Rethink Long-tailed Recognition with Vision Transformers

Zhengzhuo Xu,Shuo Yang,Xingjun Wang,Chun Yuan
DOI: https://doi.org/10.48550/arXiv.2302.14284
2023-04-17
Abstract:In the real world, data tends to follow long-tailed distributions w.r.t. class or attribution, motivating the challenging Long-Tailed Recognition (LTR) problem. In this paper, we revisit recent LTR methods with promising Vision Transformers (ViT). We figure out that 1) ViT is hard to train with long-tailed data. 2) ViT learns generalized features in an unsupervised manner, like mask generative training, either on long-tailed or balanced datasets. Hence, we propose to adopt unsupervised learning to utilize long-tailed data. Furthermore, we propose the Predictive Distribution Calibration (PDC) as a novel metric for LTR, where the model tends to simply classify inputs into common classes. Our PDC can measure the model calibration of predictive preferences quantitatively. On this basis, we find many LTR approaches alleviate it slightly, despite the accuracy improvement.
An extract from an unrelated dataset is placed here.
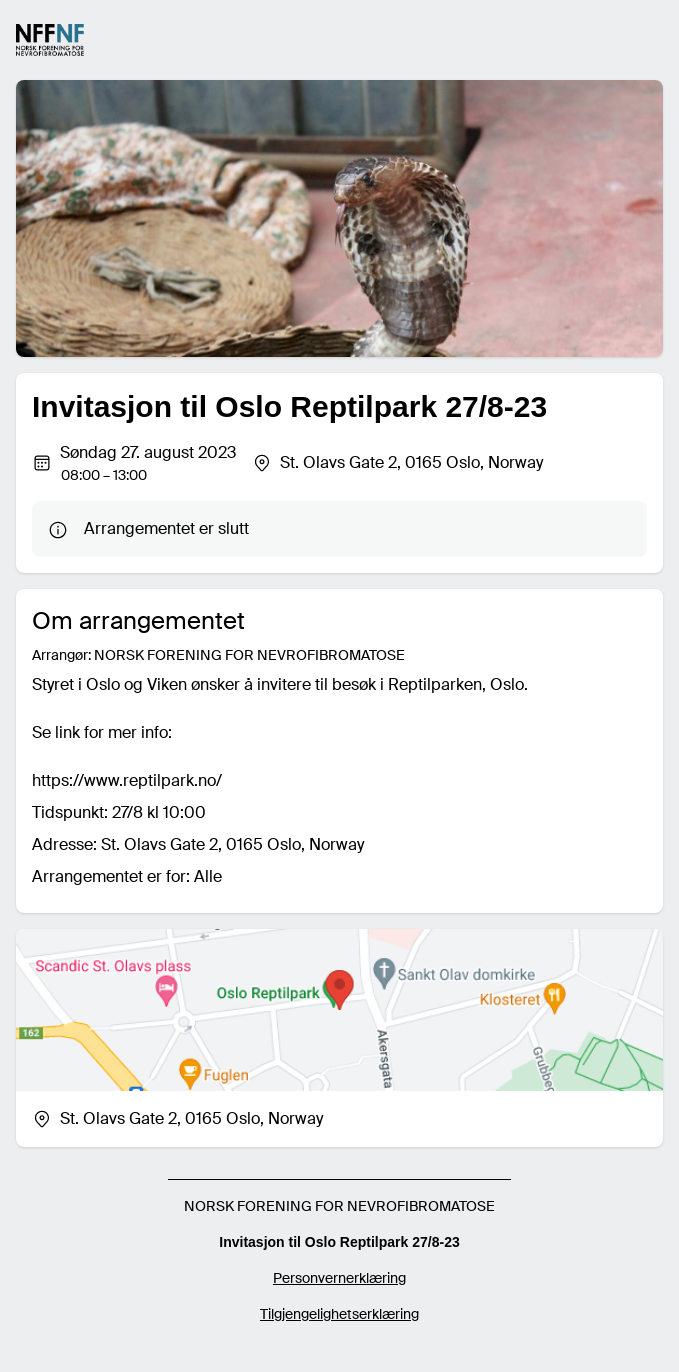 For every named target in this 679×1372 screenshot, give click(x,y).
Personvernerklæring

Extensive experiments on benchmark datasets validate that PDC reflects the model's predictive preference precisely, which is consistent with the visualization.
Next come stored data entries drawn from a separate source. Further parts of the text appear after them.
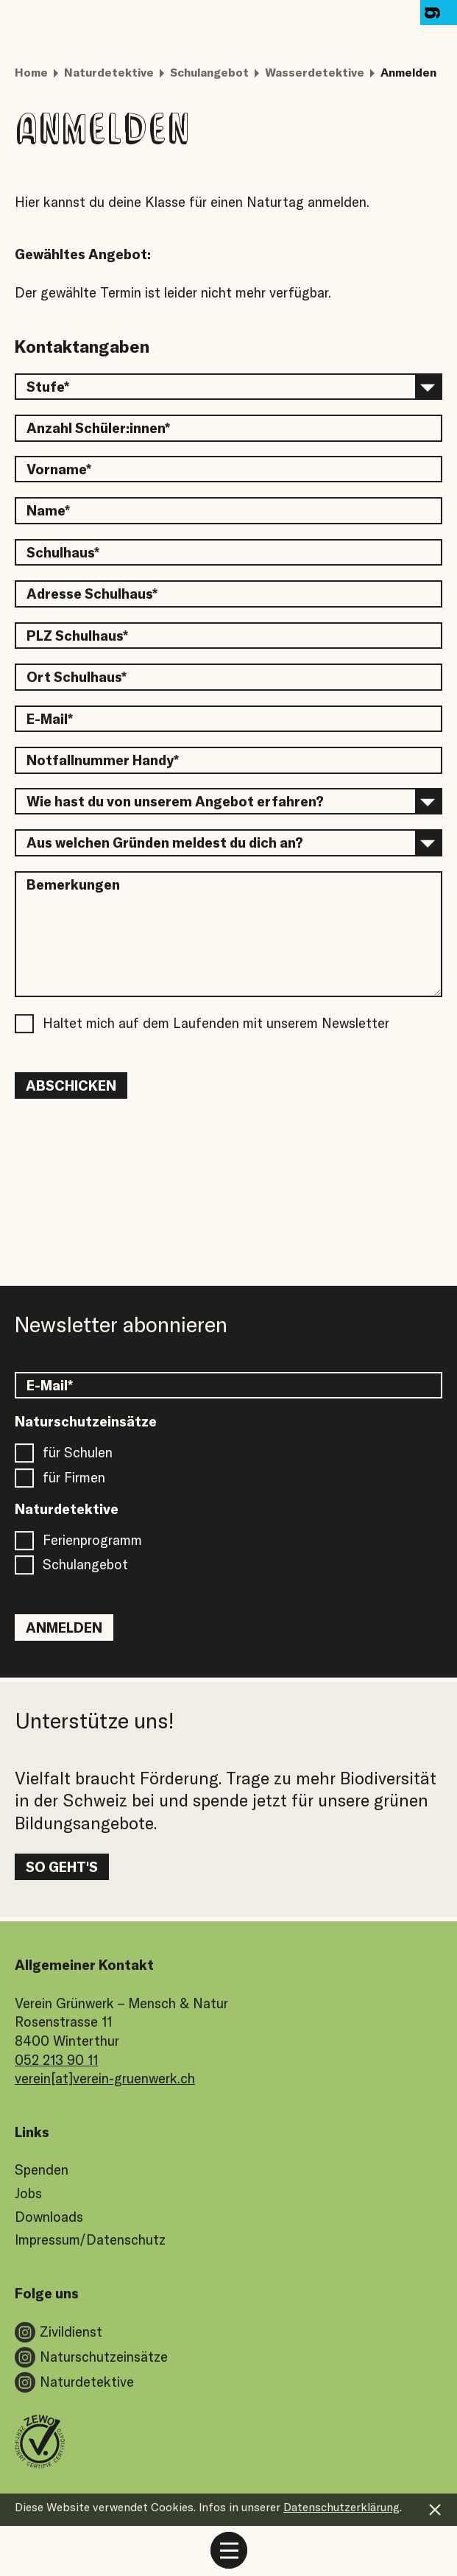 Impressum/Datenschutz (90, 2239)
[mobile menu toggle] (228, 2550)
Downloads (49, 2216)
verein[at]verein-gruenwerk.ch (105, 2078)
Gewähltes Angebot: (83, 254)
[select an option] (228, 386)
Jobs (28, 2193)
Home (31, 72)
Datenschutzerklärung (341, 2506)
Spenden (41, 2169)
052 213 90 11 (56, 2060) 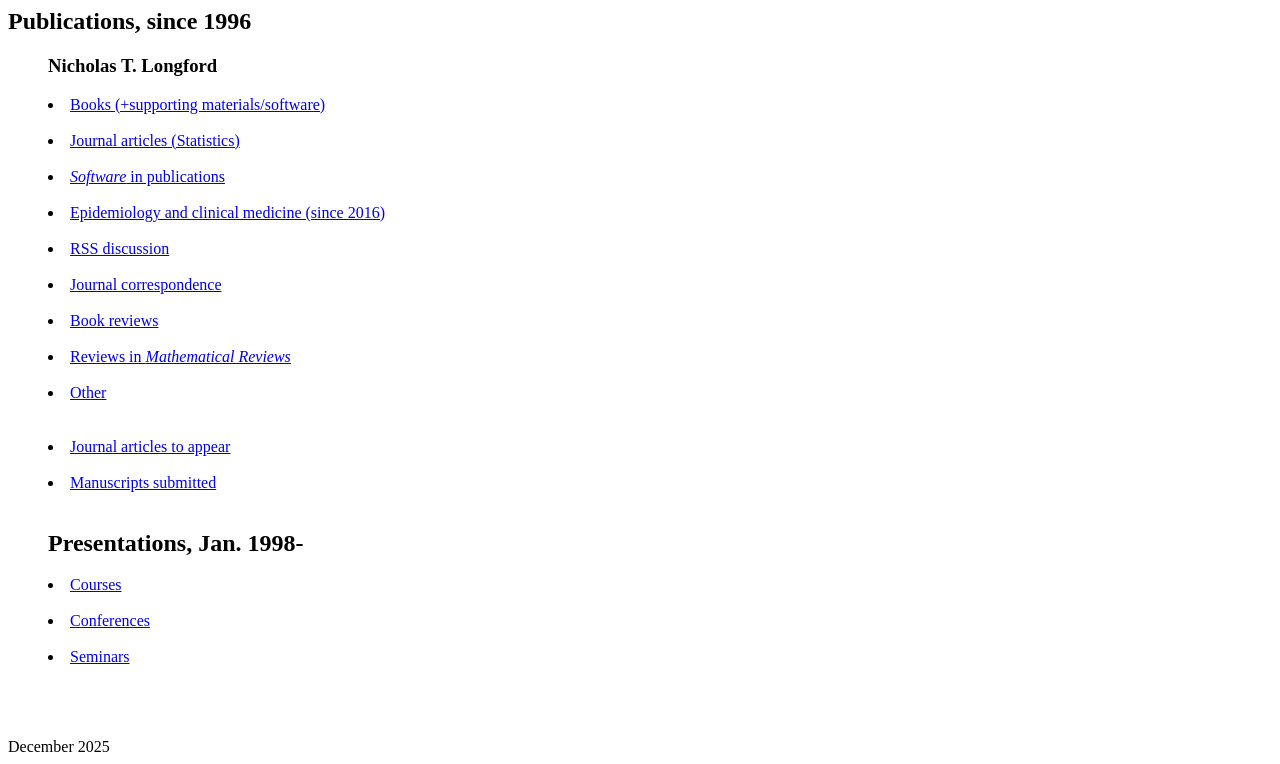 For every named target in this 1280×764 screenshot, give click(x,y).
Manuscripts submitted (143, 482)
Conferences (110, 620)
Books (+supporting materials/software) (197, 104)
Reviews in (180, 356)
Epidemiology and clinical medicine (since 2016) (227, 212)
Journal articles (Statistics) (155, 140)
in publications (147, 176)
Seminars (100, 656)
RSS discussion (119, 248)
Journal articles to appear (150, 446)
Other (88, 392)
Computer Vision and Pattern Recognition
What problem does this paper attempt to address?
This paper attempts to solve the challenging problem of long - tailed distribution data in visual recognition (Long - Tailed Recognition, LTR). Specifically, data in the real world usually follows a long - tailed distribution, that is, the number of samples in some categories is very small (tail categories), while the number of samples in other categories is very large (head categories). This unbalanced data distribution causes the model to tend to over - fit to the head categories and have poor generalization ability for the tail categories. Therefore, how to train a well - performing model using long - tailed distribution data has become an important research topic. The main contributions of the paper include: 1. It is found that it is difficult to train on long - tailed data using Vision Transformers (ViT), but this problem can be significantly improved through unsupervised pre - training. 2. Predictive Distribution Calibration (PDC) is proposed as a new metric for quantitatively evaluating the prediction preference of the model on long - tailed distribution data. PDC can measure the distance between the model's prediction distribution and the target distribution, thus more intuitively reflecting whether the model is biased towards predicting common head categories. 3. Through extensive experimental analysis of the performance of different LTR methods on ViT, the effectiveness of PDC is verified, indicating that PDC can accurately reflect the prediction deviation of the model and is consistent with the visualization results. These contributions are helpful for better understanding and solving the challenges of long - tailed distribution data in visual recognition tasks.